SIDOARJO | DN – Sesuai dengan Surat Keputusan Bersama Tim Nasional Stranas PK tentang Aksi Pencegahan Korupsi Tahun 2023-2024, salah satu aksi yang diusung adalah Penguatan Pengawasan pada Badan Usaha Milik Negara (BUMN) dan Badan Usaha Milik Daerah (BUMD). Untuk mewujudkan aksi ini, Stranas PK mendorong sinergitas antara BUMN dan BUMD melalui kerjasama di sektor pertambangan dan pengelolaan sampah.
Kabupaten Sidoarjo termasuk dalam tujuh pemerintah daerah yang turut serta dalam acara tersebut. Pemerintah daerah yang diundang ini dinilai berhasil menjual produk hasil olahan sampah melalui RDF (Refuse Derived Fuel).

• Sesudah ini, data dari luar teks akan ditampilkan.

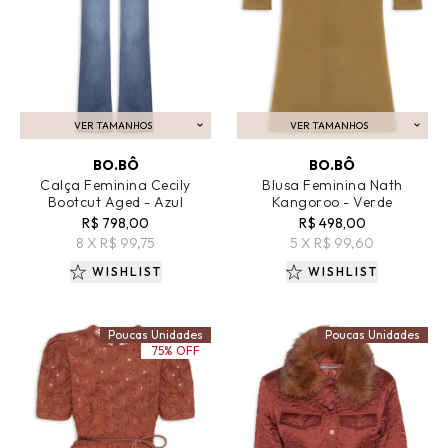
VER TAMANHOS
VER TAMANHOS
ADICIONAR AO CARRINHO
ADICIONAR AO CARRINHO
BO.BÔ
BO.BÔ
Calça Feminina Cecily
Blusa Feminina Nath
Bootcut Aged - Azul
Kangoroo - Verde
R$ 798,00
R$ 498,00
8 X R$ 99,75
5 X R$ 99,60
WISHLIST
WISHLIST
Poucas Unidades
Poucas Unidades
75% OFF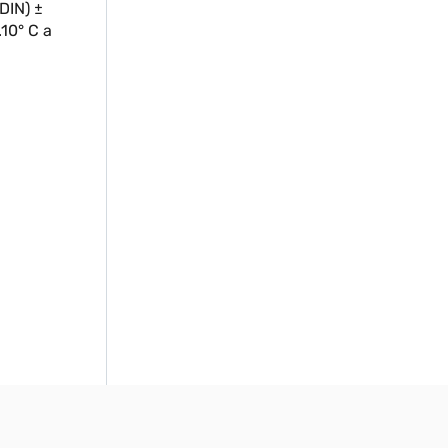
 DIN) ±
.10° C a
a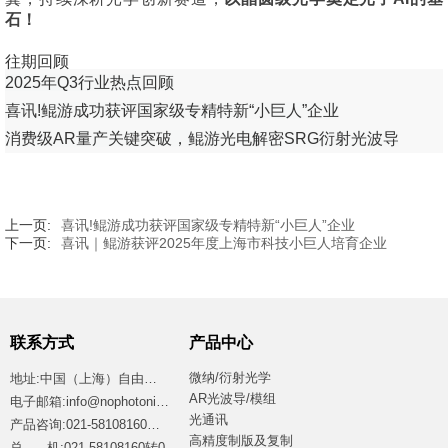
石！
往期回顾
2025年Q3行业热点回顾
喜讯!鲲游成功获评国家级专精特新“小巨人”企业
消费级AR量产关键突破，鲲游光电解密SRG衍射光波导
上一页:
喜讯!鲲游成功获评国家级专精特新“小巨人”企业
下一页:
喜讯｜鲲游获评2025年度上海市科技小巨人培育企业
联系方式
产品中心
微纳/衍射光学
地址:中国（上海）自由贸易试验区临港新片区江山路2699号4号楼西区
AR光波导/模组
电子邮箱:info@nophotonics.com
光通讯
产品咨询:021-58108160转8865
高精度制版及复制
总 机:021-58108160转0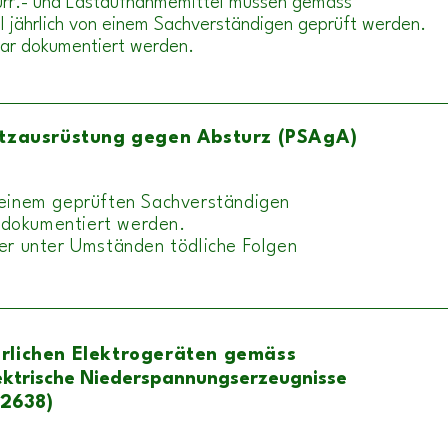
urr.- und Lastaufnahmemittel
müssen gemäss
 jährlich
von einem Sachverständigen geprüft werden.
bar dokumentiert werden.
utzausrüstung gegen Absturz (PSAgA)
 einem geprüften Sachverständigen
le dokumentiert werden.
ier unter Umständen tödliche Folgen
rlichen
Elektrogeräten gemäss
elektrische Niederspannungserzeugnisse
2638)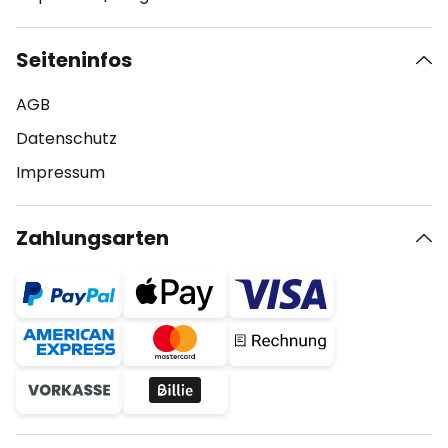
Seiteninfos
AGB
Datenschutz
Impressum
Zahlungsarten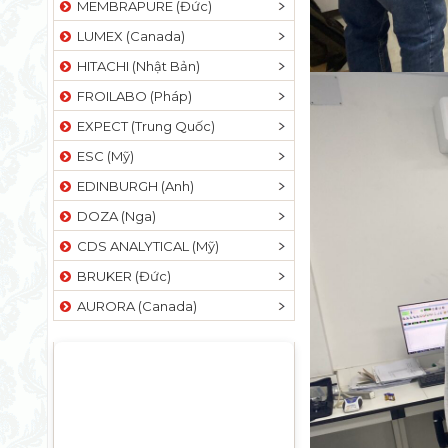
MEMBRAPURE (Đức)
LUMEX (Canada)
HITACHI (Nhật Bản)
FROILABO (Pháp)
EXPECT (Trung Quốc)
ESC (Mỹ)
EDINBURGH (Anh)
DOZA (Nga)
CDS ANALYTICAL (Mỹ)
BRUKER (Đức)
AURORA (Canada)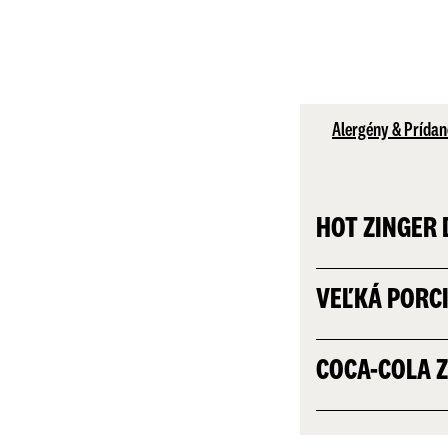
Alergény & Prídan
HOT ZINGER
VEĽKÁ PORC
COCA-COLA 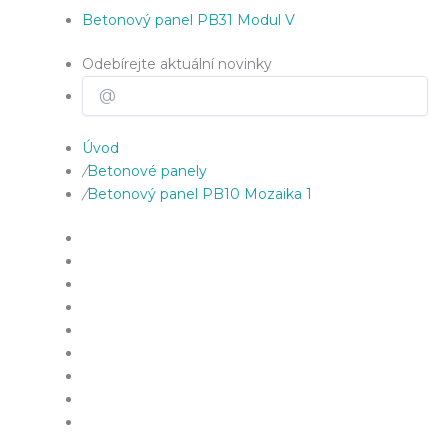
Betonový panel PB31 Modul V
Odebírejte aktuální novinky
Úvod
/
Betonové panely
/
Betonový panel PB10 Mozaika 1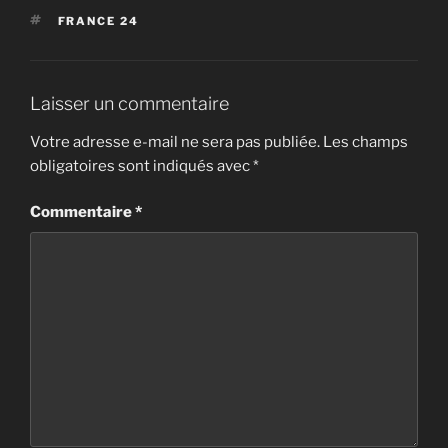
ÉTIQUETTES
FRANCE 24
Laisser un commentaire
Votre adresse e-mail ne sera pas publiée.
Les champs
obligatoires sont indiqués avec
*
Commentaire
*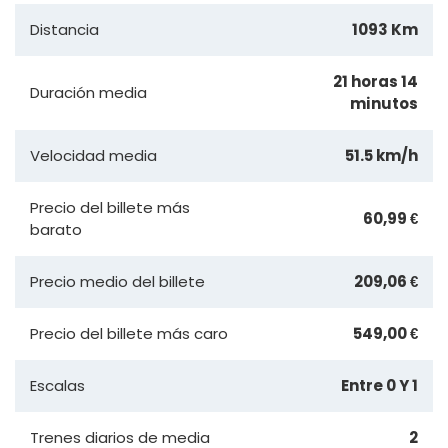
Distancia
1093 Km
21 horas 14
Duración media
minutos
Velocidad media
51.5 km/h
Precio del billete más
60,99 €
barato
Precio medio del billete
209,06 €
Precio del billete más caro
549,00 €
Escalas
Entre 0 Y 1
Trenes diarios de media
2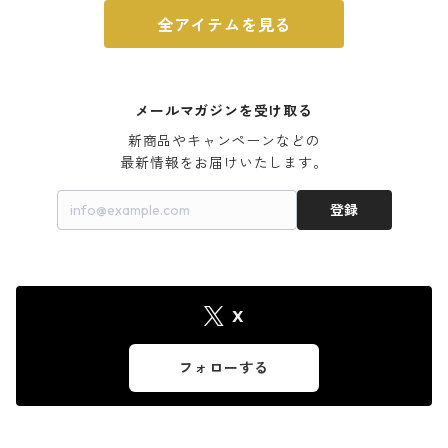
全アイテムを見る
メールマガジンを受け取る
新商品やキャンペーンなどの

最新情報をお届けいたします。
登録
X
フォローする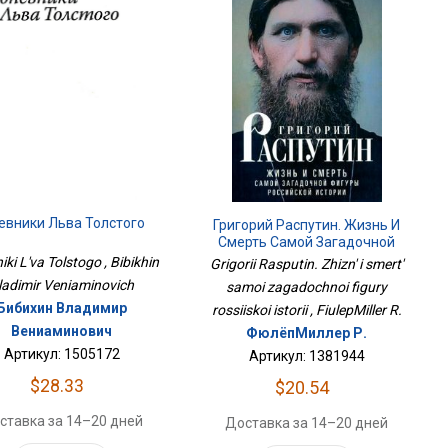
евники Льва Толстого
Григорий Распутин. Жизнь И
Смерть Самой Загадочной
Фигуры Российской Истории
ki L'va Tolstogo , Bibikhin
Grigorii Rasputin. Zhizn' i smert'
ladimir Veniaminovich
samoi zagadochnoi figury
Бибихин Владимир
rossiiskoi istorii , FiulepMiller R.
Вениаминович
ФюлёпМиллер Р.
Артикул: 1505172
Артикул: 1381944
$28.33
$20.54
ставка за 14–20 дней
Доставка за 14–20 дней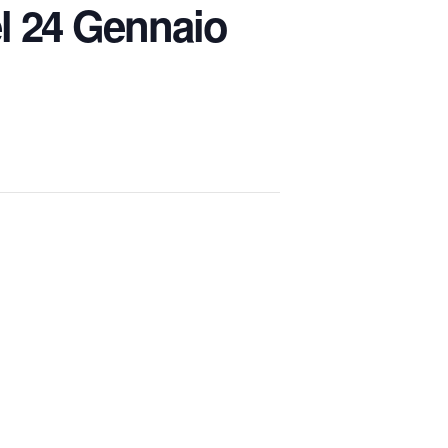
 24 Gennaio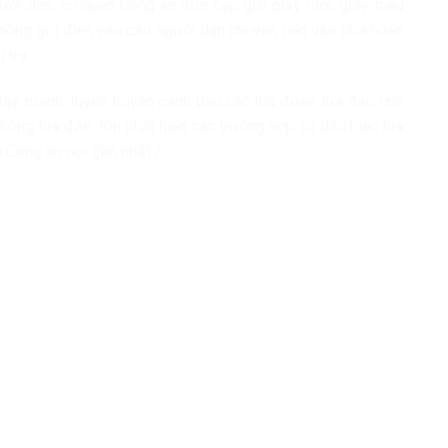
ời dân, cơ quan Công an trực tiếp gửi giấy mời, giấy triệu
hông gọi điện yêu cầu người dân chuyển tiền vào tài khoản
 tra.
ẩy mạnh, tuyên truyền cảnh báo các thủ đoạn lừa đảo cho
hống lừa đảo. Khi phát hiện các trường hợp có dấu hiệu lừa
 Công an nơi gần nhất./.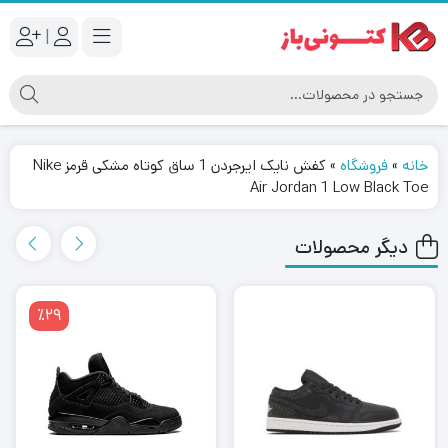
|
خانه
»
فروشگاه
»
کفش نایک ایرجردن 1 ساق کوتاه مشکی قرمز Nike
Air Jordan 1 Low Black Toe
دیگر محصولات
٪29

Atas nama Pemerintah Kabupaten Sidoarjo, Plt. Bupati Sidoarjo H. Subandi SH., M.Kn menandatangani perjanjian kerjasama antara BUMN dan BUMD pada Kamis (22/8) di Gedung Juang Lantai 3, Gedung Merah Putih KPK, Jakarta Selatan. Turut hadir dalam acara tersebut Asisten Perekonomian dan Pembangunan serta Kepala Dinas Lingkungan Hidup dan Kebersihan Kabupaten Sidoarjo.
Penandatanganan Kesepakatan Bersama dilakukan oleh PT. Semen Indonesia (Persero) Tbk dengan Pemerintah Kabupaten Sidoarjo, Kabupaten Malang, Kabupaten Bangkalan, dan Provinsi Jawa Timur untuk pemanfaatan hasil pengolahan sampah.